| Problem to solve |
In the entries that follow, the lines from the line containing "Läsplaner via e-post – minbibelplan.se" up to and including the line containing "hoitavia, kehitämme omaishoidon tukitoimia ja" must be copied exactly, with pictures omitted.

-*-*-

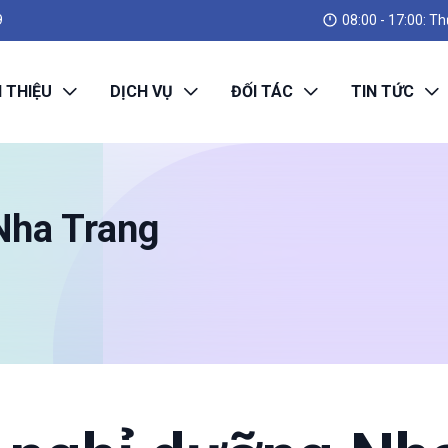
08:00 - 17:00: Th
9
I THIỆU
DỊCH VỤ
ĐỐI TÁC
TIN TỨC
 Nha Trang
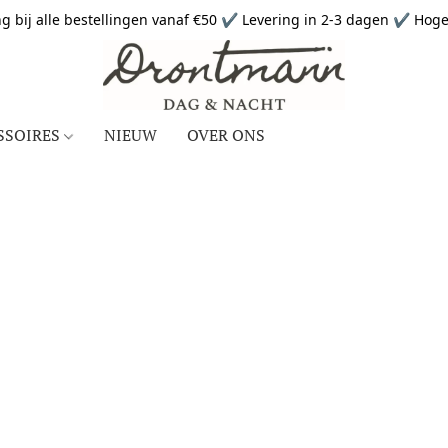
g bij alle bestellingen vanaf €50 ✔ Levering in 2-3 dagen ✔ Hoge 
SSOIRES
NIEUW
OVER ONS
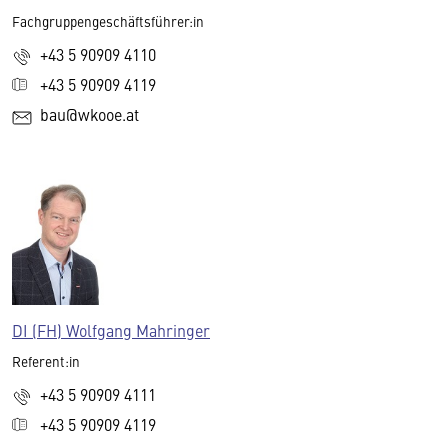
Fachgruppengeschäftsführer:in
+43 5 90909 4110
+43 5 90909 4119
bau@wkooe.at
DI (FH) Wolfgang Mahringer
Referent:in
+43 5 90909 4111
+43 5 90909 4119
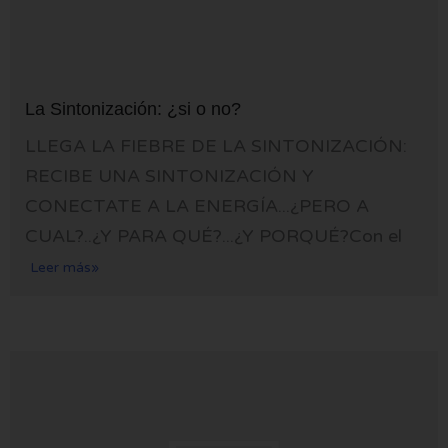
La Sintonización: ¿si o no?
LLEGA LA FIEBRE DE LA SINTONIZACIÓN:
RECIBE UNA SINTONIZACIÓN Y
CONECTATE A LA ENERGÍA...¿PERO A
CUAL?..¿Y PARA QUÉ?...¿Y PORQUÉ?Con el
Leer más»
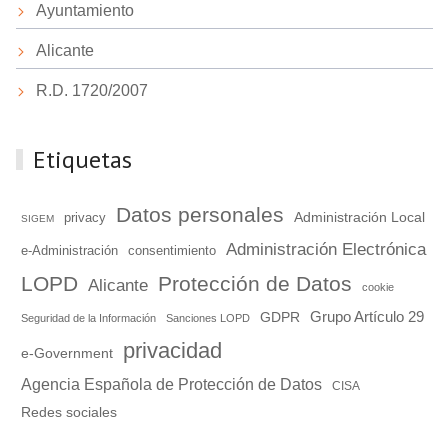
Ayuntamiento
Alicante
R.D. 1720/2007
Etiquetas
Datos personales
Administración Local
privacy
SIGEM
Administración Electrónica
e-Administración
consentimiento
LOPD
Protección de Datos
Alicante
cookie
Grupo Artículo 29
GDPR
Seguridad de la Información
Sanciones LOPD
privacidad
e-Government
Agencia Española de Protección de Datos
CISA
Redes sociales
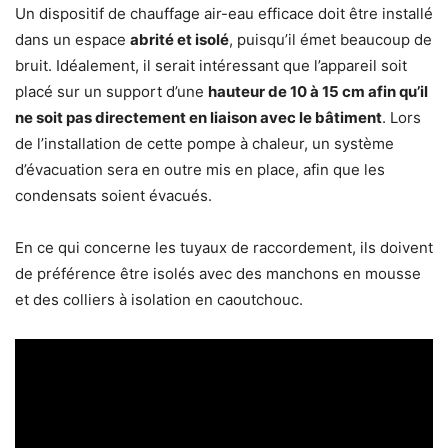
Un dispositif de chauffage air-eau efficace doit être installé
dans un espace
abrité et isolé
, puisqu’il émet beaucoup de
bruit. Idéalement, il serait intéressant que l’appareil soit
placé sur un support d’une
hauteur de 10 à 15 cm afin qu’il
ne soit pas directement en liaison avec le bâtiment
. Lors
de l’installation de cette pompe à chaleur, un système
d’évacuation sera en outre mis en place, afin que les
condensats soient évacués.
En ce qui concerne les tuyaux de raccordement, ils doivent
de préférence être isolés avec des manchons en mousse
et des colliers à isolation en caoutchouc.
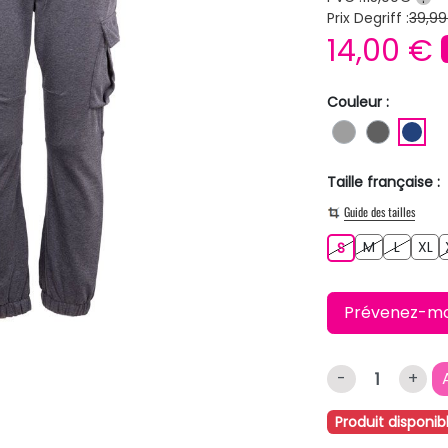
Prix Degriff :
39,99
14,00 €
Couleur :
GRIS
GRIS F
BL
Taille française :
Guide des tailles
M
L
XL
S
M
L
XL
S
Prévenez-moi 
-
+
Produit disponib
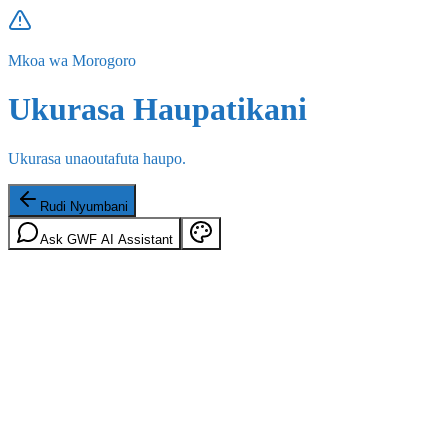
Mkoa wa Morogoro
Ukurasa Haupatikani
Ukurasa unaoutafuta haupo.
Rudi Nyumbani
Ask GWF AI Assistant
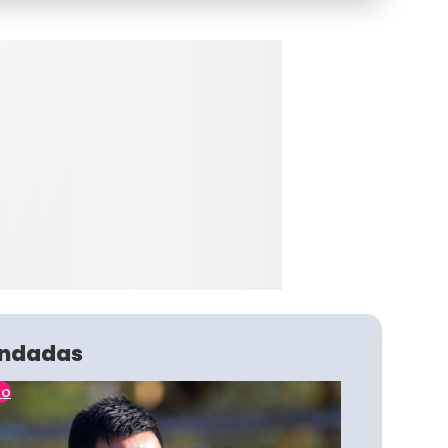
ndadas
no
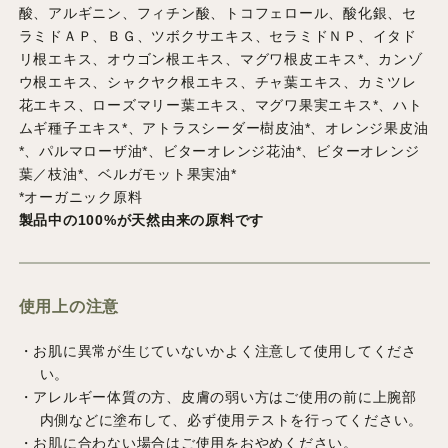
酸、アルギニン、フィチン酸、トコフェロール、酸化銀、セ
ラミドＡＰ、ＢＧ、ツボクサエキス、セラミドＮＰ、イタド
リ根エキス、オウゴン根エキス、マグワ根皮エキス*、カンゾ
ウ根エキス、シャクヤク根エキス、チャ葉エキス、カミツレ
花エキス、ローズマリー葉エキス、マグワ果実エキス*、ハト
ムギ種子エキス*、アトラスシーダー樹皮油*、オレンジ果皮油
*、パルマローザ油*、ビターオレンジ花油*、ビターオレンジ
葉／枝油*、ベルガモット果実油*
*オーガニック原料
製品中の100%が天然由来の原料です
使用上の注意
・お肌に異常が生じていないかよく注意して使用してくださ
い。
・アレルギー体質の方、皮膚の弱い方はご使用の前に上腕部
内側などに塗布して、必ず使用テストを行ってください。
・お肌に合わない場合はご使用をおやめください
。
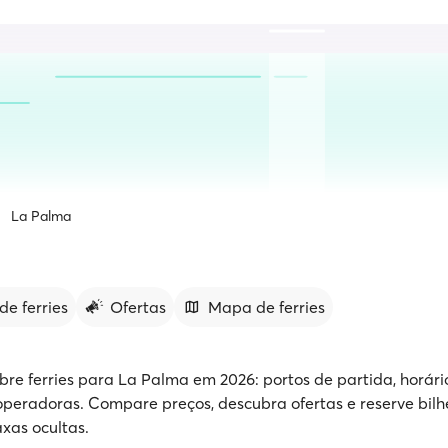
La Palma
de ferries
Ofertas
Mapa de ferries
bre ferries para La Palma em 2026: portos de partida, horári
peradoras. Compare preços, descubra ofertas e reserve bilh
xas ocultas.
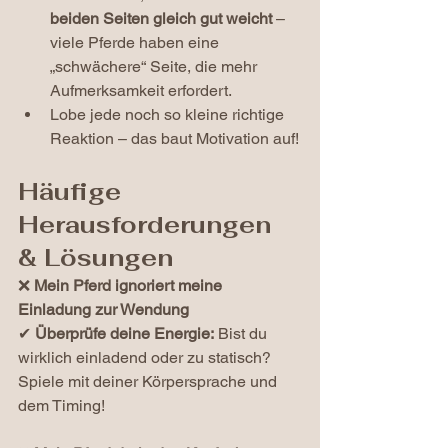
beiden Seiten gleich gut weicht
 – 
viele Pferde haben eine 
„schwächere“ Seite, die mehr 
Aufmerksamkeit erfordert.
Lobe jede noch so kleine richtige 
Reaktion – das baut Motivation auf!
Häufige 
Herausforderungen 
& Lösungen
❌ 
Mein Pferd ignoriert meine 
Einladung zur Wendung
✔ 
Überprüfe deine Energie:
 Bist du 
wirklich einladend oder zu statisch? 
Spiele mit deiner Körpersprache und 
dem Timing!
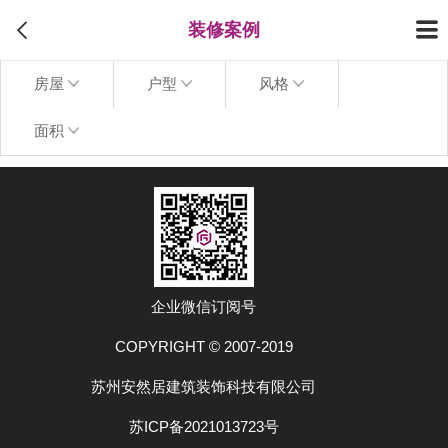
装修案例
房屋
户型
风格
面积
上拉加载更多
企业微信订阅号
COPYRIGHT © 2007-2019
苏州安然居建筑装饰科技有限公司
苏ICP备2021013723号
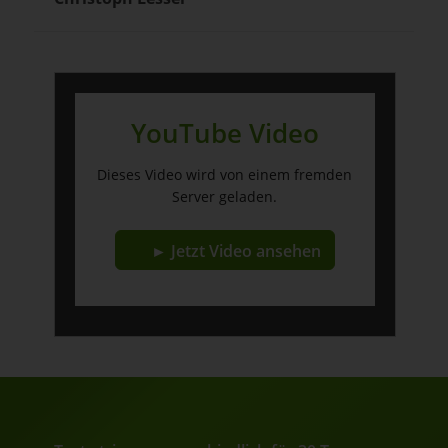
YouTube Video
Dieses Video wird von einem fremden
Server geladen.
► Jetzt Video ansehen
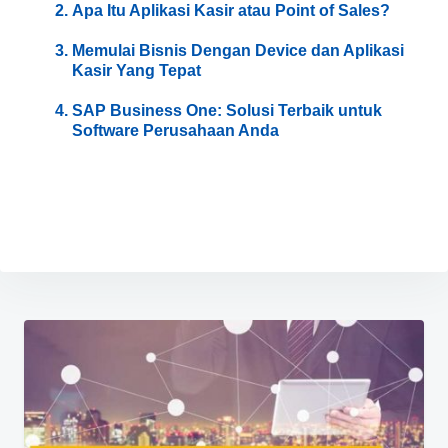
Apa Itu Aplikasi Kasir atau Point of Sales?
Memulai Bisnis Dengan Device dan Aplikasi
Kasir Yang Tepat
SAP Business One: Solusi Terbaik untuk
Software Perusahaan Anda
Navigasi
pos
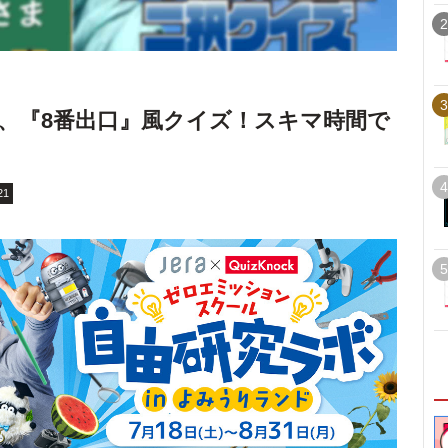
2
3
、『8番出口』風クイズ！スキマ時間で
4
21
5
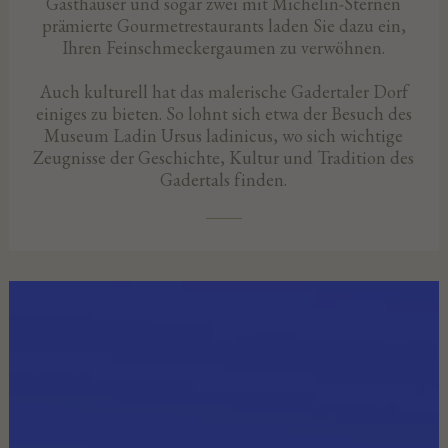
Gasthäuser und sogar zwei mit Michelin-Sternen
prämierte Gourmetrestaurants laden Sie dazu ein,
Ihren Feinschmeckergaumen zu verwöhnen.
Auch kulturell hat das malerische Gadertaler Dorf
einiges zu bieten. So lohnt sich etwa der Besuch des
Museum Ladin Ursus ladinicus, wo sich wichtige
Zeugnisse der Geschichte, Kultur und Tradition des
Gadertals finden.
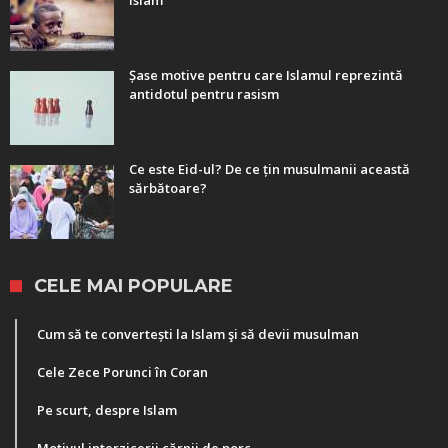
Islam
Șase motive pentru care Islamul reprezintă
antidotul pentru rasism
Ce este Eid-ul? De ce țin musulmanii această
sărbătoare?
CELE MAI POPULARE
Cum să te convertești la Islam şi să devii musulman
Cele Zece Porunci în Coran
Pe scurt, despre Islam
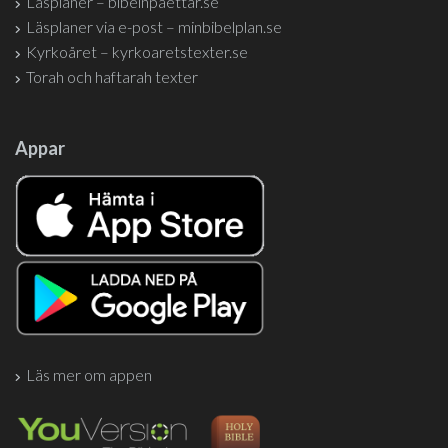
Läsplaner – bibelnpåettår.se
Läsplaner via e-post – minbibelplan.se
Kyrkoåret – kyrkoaretstexter.se
Torah och haftarah texter
Appar
Läs mer om appen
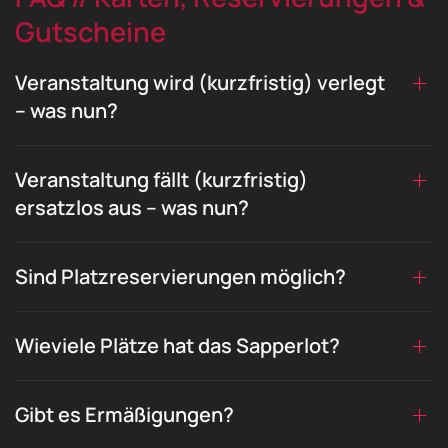
Gutscheine
Veranstaltung wird (kurzfristig) verlegt
– was nun?
Veranstaltung fällt (kurzfristig)
ersatzlos aus – was nun?
Sind Platzreservierungen möglich?
Wieviele Plätze hat das Sapperlot?
Gibt es Ermäßigungen?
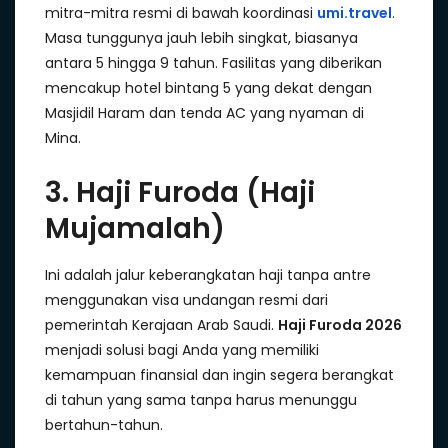
mitra-mitra resmi di bawah koordinasi
umi.travel
.
Masa tunggunya jauh lebih singkat, biasanya
antara 5 hingga 9 tahun. Fasilitas yang diberikan
mencakup hotel bintang 5 yang dekat dengan
Masjidil Haram dan tenda AC yang nyaman di
Mina.
3. Haji Furoda (Haji
Mujamalah)
Ini adalah jalur keberangkatan haji tanpa antre
menggunakan visa undangan resmi dari
pemerintah Kerajaan Arab Saudi.
Haji Furoda 2026
menjadi solusi bagi Anda yang memiliki
kemampuan finansial dan ingin segera berangkat
di tahun yang sama tanpa harus menunggu
bertahun-tahun.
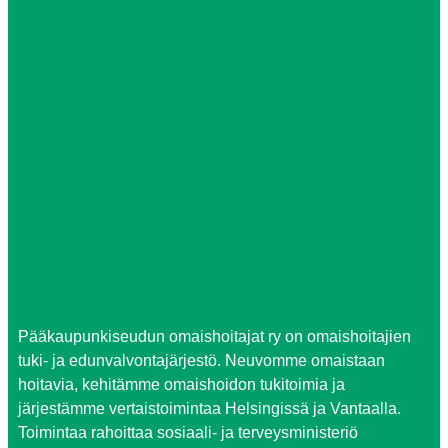
Pääkaupunkiseudun omaishoitajat ry on omaishoitajien
tuki- ja edunvalvontajärjestö. Neuvomme omaistaan
hoitavia, kehitämme omaishoidon tukitoimia ja
järjestämme vertaistoimintaa Helsingissä ja Vantaalla.
Toimintaa rahoittaa sosiaali- ja terveysministeriö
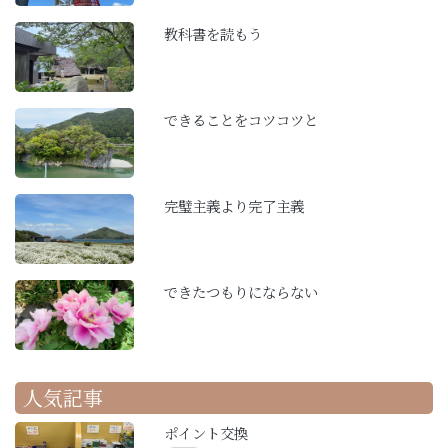
教科書を読もう
できることをコツコツと
完璧主義より完了主義
できたつもりにならない
人気記事
ポイント交換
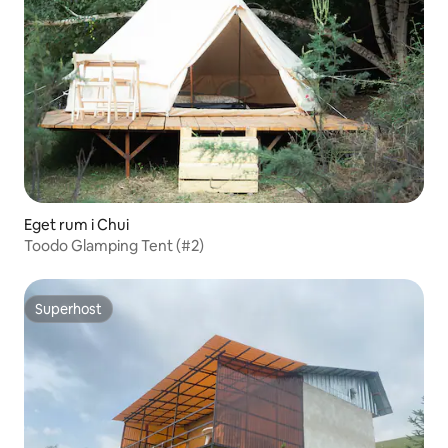
Eget rum i Chui
Toodo Glamping Tent (#2)
Superhost
Superhost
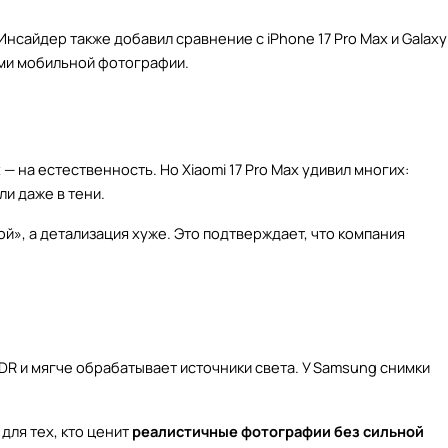
 Инсайдер также добавил сравнение с iPhone 17 Pro Max и Galaxy
ами мобильной фотографии.
 — на естественность. Но Xiaomi 17 Pro Max удивил многих:
и даже в тени.
кой», а детализация хуже. Это подтверждает, что компания
R и мягче обрабатывает источники света. У Samsung снимки
для тех, кто ценит
реалистичные фотографии без сильной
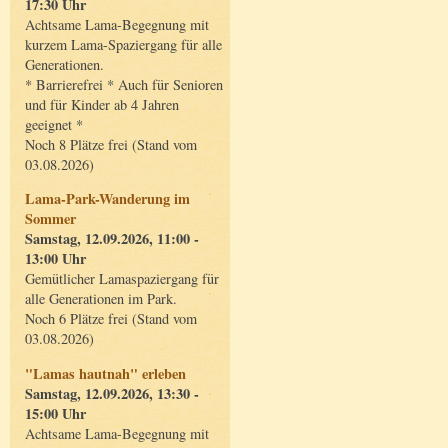
17:30 Uhr
Achtsame Lama-Begegnung mit
kurzem Lama-Spaziergang für alle
Generationen.
* Barrierefrei * Auch für Senioren
und für Kinder ab 4 Jahren
geeignet *
Noch 8 Plätze frei (Stand vom
03.08.2026)
Lama-Park-Wanderung im
Sommer
Samstag, 12.09.2026, 11:00 -
13:00 Uhr
Gemütlicher Lamaspaziergang für
alle Generationen im Park.
Noch 6 Plätze frei (Stand vom
03.08.2026)
"Lamas hautnah" erleben
Samstag, 12.09.2026, 13:30 -
15:00 Uhr
Achtsame Lama-Begegnung mit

-*-*-

| Response to this task |
Läsplaner via e-post – minbibelplan.se
Kyrkoåret – kyrkoaretstexter.se
Torah och haftarah texter
Appar
Läs mer om appen
Gutscheine
Veranstaltung wird (kurzfristig) verlegt
– was nun?
Veranstaltung fällt (kurzfristig)
ersatzlos aus – was nun?
Sind Platzreservierungen möglich?
Wieviele Plätze hat das Sapperlot?
Gibt es Ermäßigungen?
mitra-mitra resmi di bawah koordinasi
umi.travel
.
Masa tunggunya jauh lebih singkat, biasanya
antara 5 hingga 9 tahun. Fasilitas yang diberikan
mencakup hotel bintang 5 yang dekat dengan
Masjidil Haram dan tenda AC yang nyaman di
Mina.
3. Haji Furoda (Haji
Mujamalah)
Ini adalah jalur keberangkatan haji tanpa antre
menggunakan visa undangan resmi dari
pemerintah Kerajaan Arab Saudi.
Haji Furoda 2026
menjadi solusi bagi Anda yang memiliki
kemampuan finansial dan ingin segera berangkat
di tahun yang sama tanpa harus menunggu
bertahun-tahun.
Pääkaupunkiseudun omaishoitajat ry on omaishoitajien
tuki- ja edunvalvontajärjestö. Neuvomme omaistaan
hoitavia, kehitämme omaishoidon tukitoimia ja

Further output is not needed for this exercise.